ReallyRatherMiffed · 20/06/2017 09:47

Not so much an AIBU but more a how would you respond?

(Long time lurker, first time poster, please bare with me etc!)

Back ground... 16 years ago I was diagnosed with a condition which means I am gradually losing my sight - potential to lose it completely, but the hope is I'll always retain SOME useful vision - obviously at the time I was devastated and really thought that was the end of any meaningful life for me. I didn't & still don't 'look blind' (not sure what blind is supposed to look like, but clearly I don't fit the stereotype that most have!), but was/am blind enough to be registered severely sight impaired & for guide dogs to think I'd benefit from a guide dog.

Eight years ago I was matched with my amazing guide dog, apart from the obvious, he made me realise that meaningful life wasn't at an end, but just a different route to the one I thought I'd be taking!
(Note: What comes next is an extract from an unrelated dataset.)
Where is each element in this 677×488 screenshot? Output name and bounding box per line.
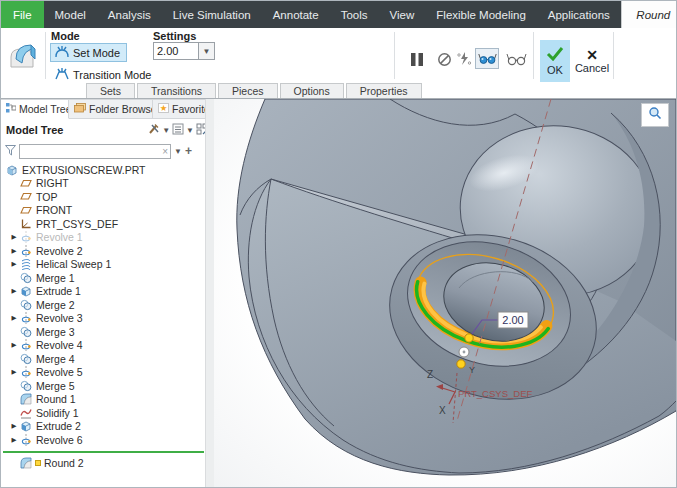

At the time one of my then closest friends (shall we call her Edna?!) told me that I would not be allowed to take my dog to her house as she doesn't like them, while I was a bit upset I accepted that as it's her home and she gets to decide who & what goes there so said we'd be meeting in public or at my house instead... initially this was fine, but after a couple of years she started to complain that I never made any effort to go to hers. I pointed out that she had an issue with my guide dog going to hers and that was why, she accepted it for a while but then the little digs started up again and it became a real cycle... meeting up for a while, the digs starting, me having to remind her that I'm visually impaired and that he's my guide dog and essentially a mobility aid, he enables me to get from a to b safely etc, her grudgingly accepting it and then the cycle starting again. She's had a child since then and now the reason is her child is scared of dogs (again, that's fair enough, I'm not one of these people that thinks the world and his wife is going to love my dog in the same way I do, but he really IS lovely Grin)

Obviously, this has had an effect on our friendship! It's boring and to be quite honest I find it disrespectful that I had to continuously remind her WHY I no longer spend time at hers (HER choice) and we are no longer the close friends we once were. But we do still occasionally meet up for a catch up meal/drinks, there was no big falling out it was just a gradual parting ways sort of thing. As such I no longer invite her to all the things I would have once invited her to.

On Saturday I had an impromptu get together at mine in the afternoon for a few hours, some old and new friends, some other guide dogs & their owners, friends with kids & mine, a paddling pool, food and just a nice afternoon. Naturally, pictures and posts were made on stage whispers Facebook - and last night....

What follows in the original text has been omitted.